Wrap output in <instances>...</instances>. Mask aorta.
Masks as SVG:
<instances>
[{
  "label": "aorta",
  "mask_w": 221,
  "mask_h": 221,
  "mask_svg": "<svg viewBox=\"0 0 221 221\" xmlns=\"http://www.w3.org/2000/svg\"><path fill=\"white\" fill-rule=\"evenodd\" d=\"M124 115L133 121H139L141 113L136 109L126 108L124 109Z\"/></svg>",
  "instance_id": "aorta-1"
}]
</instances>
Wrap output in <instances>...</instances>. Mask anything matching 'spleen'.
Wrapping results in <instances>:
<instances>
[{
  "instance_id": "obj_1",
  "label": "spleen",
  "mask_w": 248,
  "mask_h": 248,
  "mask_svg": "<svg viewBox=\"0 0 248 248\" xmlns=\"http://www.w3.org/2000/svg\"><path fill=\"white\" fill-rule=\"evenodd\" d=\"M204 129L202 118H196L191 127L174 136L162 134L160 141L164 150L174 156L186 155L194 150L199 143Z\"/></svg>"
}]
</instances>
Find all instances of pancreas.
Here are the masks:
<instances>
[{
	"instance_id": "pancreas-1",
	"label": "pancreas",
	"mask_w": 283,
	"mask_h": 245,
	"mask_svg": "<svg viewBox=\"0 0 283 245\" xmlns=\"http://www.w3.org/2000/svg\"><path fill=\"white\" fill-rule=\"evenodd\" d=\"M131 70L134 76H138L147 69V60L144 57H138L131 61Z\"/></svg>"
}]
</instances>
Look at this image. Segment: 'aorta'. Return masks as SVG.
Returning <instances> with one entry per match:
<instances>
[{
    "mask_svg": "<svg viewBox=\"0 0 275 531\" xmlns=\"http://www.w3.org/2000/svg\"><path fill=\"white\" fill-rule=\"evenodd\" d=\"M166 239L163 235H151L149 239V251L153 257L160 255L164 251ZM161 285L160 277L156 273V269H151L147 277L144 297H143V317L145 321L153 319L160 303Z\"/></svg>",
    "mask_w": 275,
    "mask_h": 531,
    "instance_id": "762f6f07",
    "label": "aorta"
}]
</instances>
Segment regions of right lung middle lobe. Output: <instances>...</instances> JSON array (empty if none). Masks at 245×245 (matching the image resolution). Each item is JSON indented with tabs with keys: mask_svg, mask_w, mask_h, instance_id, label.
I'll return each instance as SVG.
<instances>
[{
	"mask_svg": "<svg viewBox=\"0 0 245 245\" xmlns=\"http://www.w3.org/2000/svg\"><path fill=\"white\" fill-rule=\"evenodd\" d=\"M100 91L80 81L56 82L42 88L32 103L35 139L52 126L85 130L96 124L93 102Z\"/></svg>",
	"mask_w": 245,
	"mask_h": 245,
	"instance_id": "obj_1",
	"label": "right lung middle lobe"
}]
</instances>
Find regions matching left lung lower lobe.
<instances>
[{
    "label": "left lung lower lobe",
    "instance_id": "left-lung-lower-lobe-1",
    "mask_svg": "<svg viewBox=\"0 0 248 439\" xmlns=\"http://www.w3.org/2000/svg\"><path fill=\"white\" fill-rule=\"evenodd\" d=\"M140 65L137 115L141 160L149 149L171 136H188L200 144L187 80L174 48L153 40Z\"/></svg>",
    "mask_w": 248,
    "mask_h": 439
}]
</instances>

WHAT IS BEING ASKED | Restate the whole listing exactly, leaving out nothing.

REPLY |
Wrap output in <instances>...</instances>. Mask aorta.
Masks as SVG:
<instances>
[{
  "label": "aorta",
  "mask_w": 221,
  "mask_h": 221,
  "mask_svg": "<svg viewBox=\"0 0 221 221\" xmlns=\"http://www.w3.org/2000/svg\"><path fill=\"white\" fill-rule=\"evenodd\" d=\"M124 115L133 121H139L141 113L136 109L126 108L124 109Z\"/></svg>",
  "instance_id": "aorta-1"
}]
</instances>
Wrap output in <instances>...</instances>. Mask anything matching 'spleen'.
Wrapping results in <instances>:
<instances>
[{
  "instance_id": "obj_1",
  "label": "spleen",
  "mask_w": 248,
  "mask_h": 248,
  "mask_svg": "<svg viewBox=\"0 0 248 248\" xmlns=\"http://www.w3.org/2000/svg\"><path fill=\"white\" fill-rule=\"evenodd\" d=\"M204 129L202 118H196L191 127L174 136L162 134L160 141L164 150L174 156L186 155L194 150L199 143Z\"/></svg>"
}]
</instances>
Find all instances of pancreas.
Here are the masks:
<instances>
[{
	"instance_id": "pancreas-1",
	"label": "pancreas",
	"mask_w": 283,
	"mask_h": 245,
	"mask_svg": "<svg viewBox=\"0 0 283 245\" xmlns=\"http://www.w3.org/2000/svg\"><path fill=\"white\" fill-rule=\"evenodd\" d=\"M131 70L134 76H138L147 69V60L144 57H138L131 61Z\"/></svg>"
}]
</instances>
Look at this image. Segment: 'aorta'. Return masks as SVG.
Returning <instances> with one entry per match:
<instances>
[{
    "mask_svg": "<svg viewBox=\"0 0 275 531\" xmlns=\"http://www.w3.org/2000/svg\"><path fill=\"white\" fill-rule=\"evenodd\" d=\"M166 239L163 235H151L149 239V251L153 257L160 255L164 251ZM161 285L160 277L156 273V269H151L147 277L144 297H143V317L145 321L153 319L160 303Z\"/></svg>",
    "mask_w": 275,
    "mask_h": 531,
    "instance_id": "762f6f07",
    "label": "aorta"
}]
</instances>
Segment regions of right lung middle lobe. Output: <instances>...</instances> JSON array (empty if none). Masks at 245×245 (matching the image resolution). Each item is JSON indented with tabs with keys: mask_svg, mask_w, mask_h, instance_id, label.
I'll return each instance as SVG.
<instances>
[{
	"mask_svg": "<svg viewBox=\"0 0 245 245\" xmlns=\"http://www.w3.org/2000/svg\"><path fill=\"white\" fill-rule=\"evenodd\" d=\"M100 91L80 81L56 82L42 88L32 103L35 139L52 126L85 130L96 124L93 102Z\"/></svg>",
	"mask_w": 245,
	"mask_h": 245,
	"instance_id": "obj_1",
	"label": "right lung middle lobe"
}]
</instances>
Find regions matching left lung lower lobe.
<instances>
[{
    "label": "left lung lower lobe",
    "instance_id": "left-lung-lower-lobe-1",
    "mask_svg": "<svg viewBox=\"0 0 248 439\" xmlns=\"http://www.w3.org/2000/svg\"><path fill=\"white\" fill-rule=\"evenodd\" d=\"M140 65L137 115L141 160L149 149L171 136H188L200 144L187 80L174 48L153 40Z\"/></svg>",
    "mask_w": 248,
    "mask_h": 439
}]
</instances>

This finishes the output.